Scores for Mopsie's entry, halt, and move-off ranged from 6.0 to 7.5 from the five-member ground jury (which included US FEI judge and USDF L program faculty member Michael Osinski). The marks for the trot half-passes were solid, with quite a few 8.0 scores.
The marks went down for the halt and rein back. One judge gave it a 6.0, but two gave it a 4.0. Scores went back up for the extended trot and for the first piaffe-passage tour, generally ranging from 6.0 to 8.0.
"Mopsie" was rattled and wired in the stadium atmosphere, as Steffen himself said afterward, and it showed in the scores for the extended walk, with lows of 4.0. The collected walk fared a little better, and then it appeared Steffen had gotten his mount back on track, earning marks in the 7.0-8.0 range for the next piaffe-passage sequence. They maintained the momentum through the two-tempi changes, the extended canter, and the half-pass "zigzag." The marks for the one-tempi changes did not score quite as well, earning marks ranging from 5.5 to 7.0. The left canter pirouette scored higher than the right pirouette, and then the collected trot earned several marks of 8.0, followed by 7.5 marks almost across the board for the final extended trot.

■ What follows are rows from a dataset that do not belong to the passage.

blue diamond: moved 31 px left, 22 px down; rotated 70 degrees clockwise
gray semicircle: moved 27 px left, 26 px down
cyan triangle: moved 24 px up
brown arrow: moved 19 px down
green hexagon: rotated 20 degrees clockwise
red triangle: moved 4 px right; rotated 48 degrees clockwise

At the end of the test, for the movements down the final center line, Mopsie's scores took an unfortunate nosedive. The first passage scored OK—from 6.5 to 7.5—but then the piaffe was disastrous in terms of the overall score, with marks including two scores of 2.0 and three scores of 3.0. This movement has a coefficient of 2, which made the low scores even more costly. The scores for the piaffe-passage transitions were even lower, and Mopsie's final halt received scores as low as 2.0.
A careful review of the marks makes it clear that this test was a combination of some very good moments and some very unfortunate moments. It's also clear that the judges used the full scale of marks, as they are taught to do.

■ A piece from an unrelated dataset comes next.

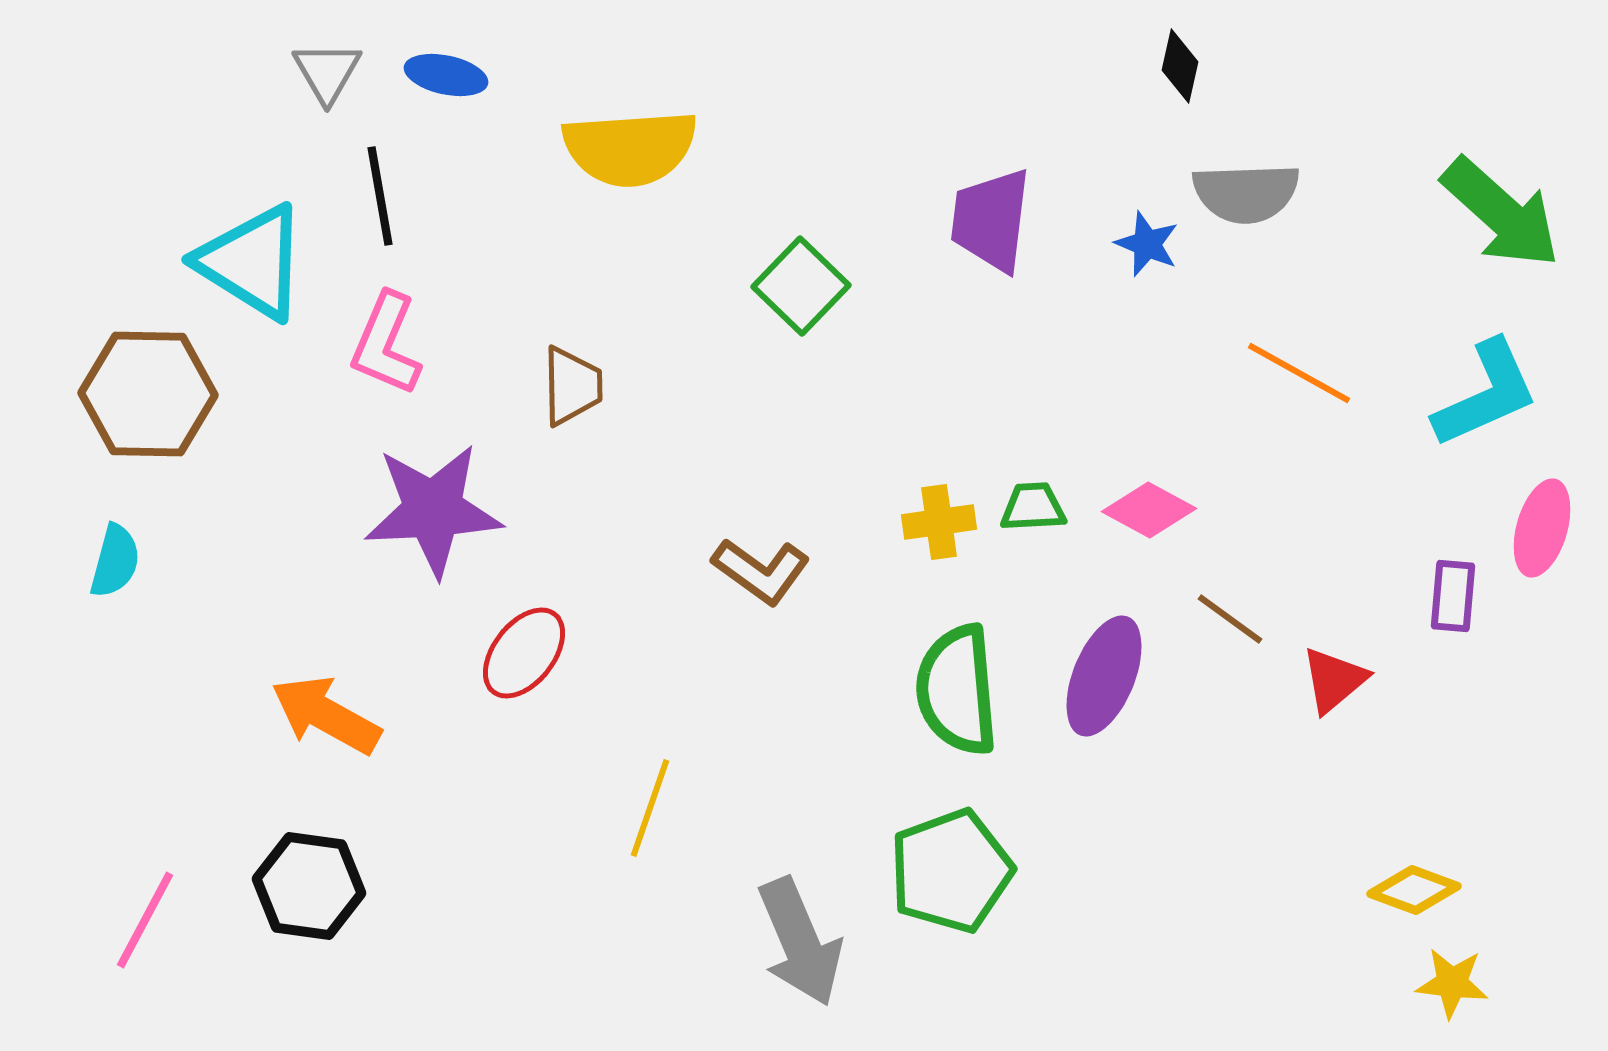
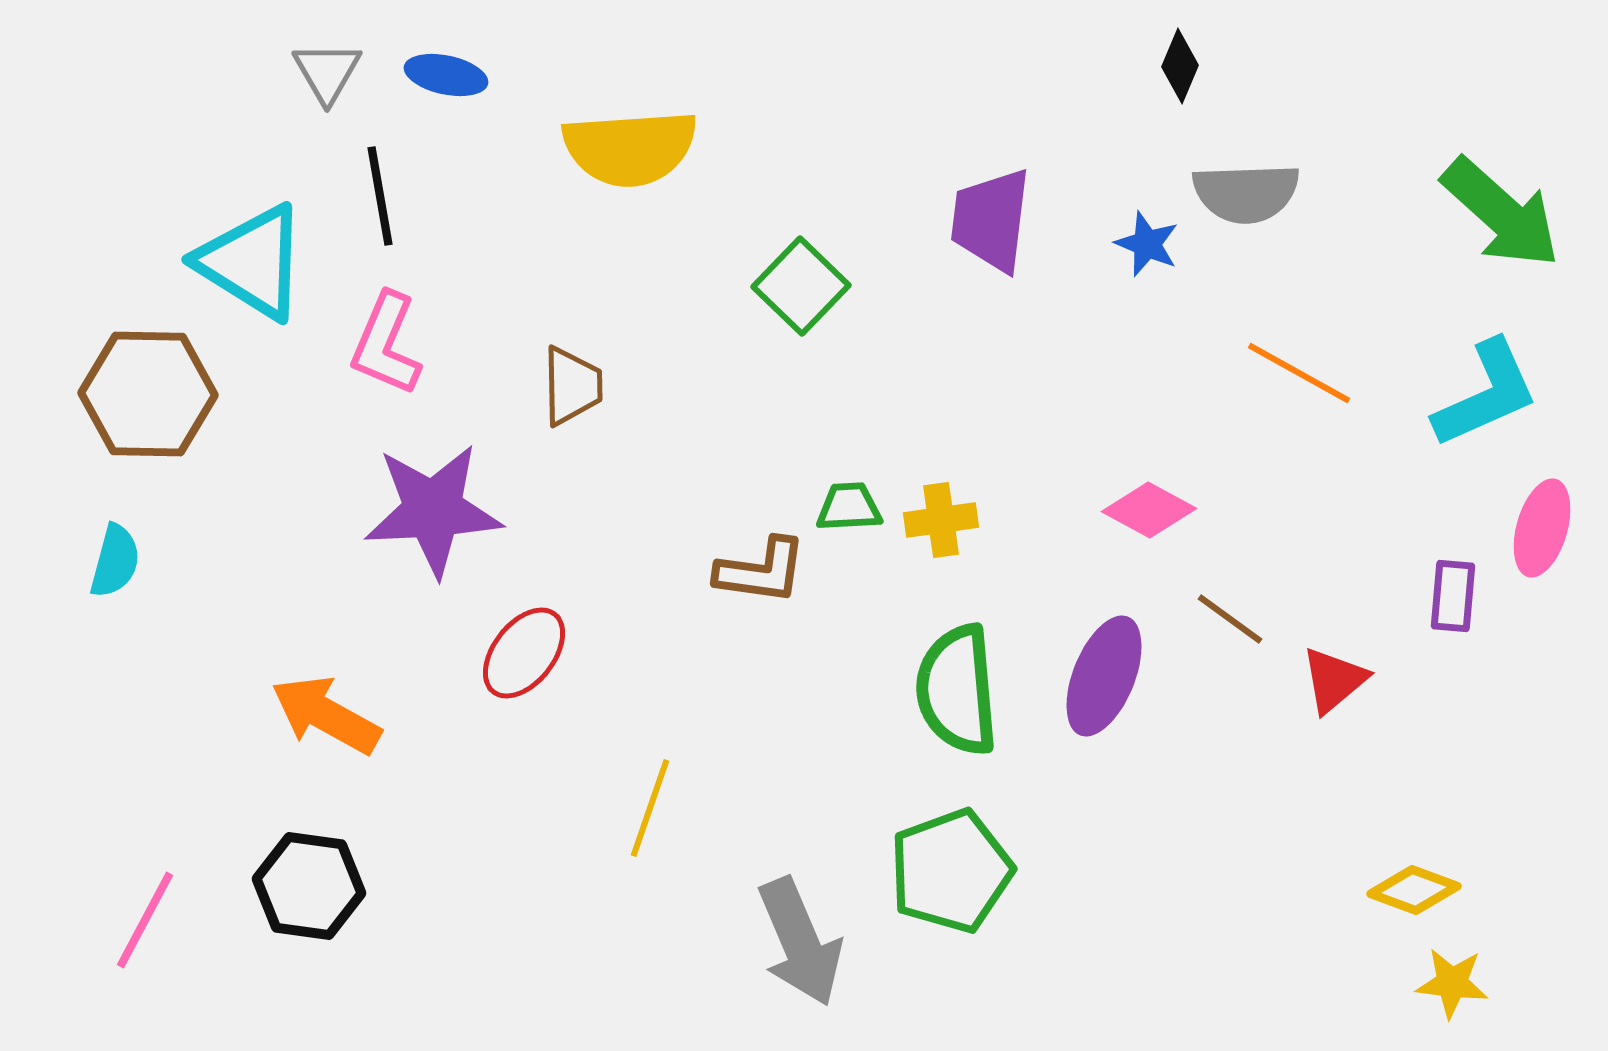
black diamond: rotated 10 degrees clockwise
green trapezoid: moved 184 px left
yellow cross: moved 2 px right, 2 px up
brown L-shape: rotated 28 degrees counterclockwise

Anyone who competes in dressage has to develop something of a thick skin. We literally pay to have someone criticize us. When something goes wrong in a test, it goes wrong in public—and the higher up the levels you go, the bigger the audiences and the more intense the scrutiny. Elite athletes have a tough job: They give it everything they have, and when they have a bad day, their performance not only gets critiqued by both experts and "armchair quarterbacks," but they must also discuss the issues in public by talking to reporters, which is probably the last thing they want to do.
Nevertheless, it all comes with the territory. Athletes either learn how to deal with it or they won't be able to handle the pressures of elite sport. The ones who have been in the game for a while, like Steffen, also learn that next time out they may find themselves exulting over how wonderfully their horses performed while everyone fawns over them. After all, that's horses: One day you're on top of the world, and the next day you're not.
One of my favorite movies is the 2000 film Almost Famous, a lightly fictionalized account of writer/director Cameron Crowe's start as a teenaged rock journalist for Rolling Stone magazine. In the movie, the real-life late legendary rock critic Lester Bangs takes aspiring young writer William Miller under his wing. Cautioning Miller not to become starry-eyed around his idols and to write the truth about their music, Bangs says something like: "You want to know how to be a real friend to them? Be honest."
In this reporter's opinion, being honest about the performances at Paris 2024 is the only way to be a real friend to both the competitors and—even more important—to the sport of dressage. Horse sports are under unprecedented scrutiny, and transparency is a must. Not to tell the truth as objectively and fairly as possible about an aspect of our sport, whether it's a performance or a witnessed incident, is not doing our sport, or the horses we love, any favors.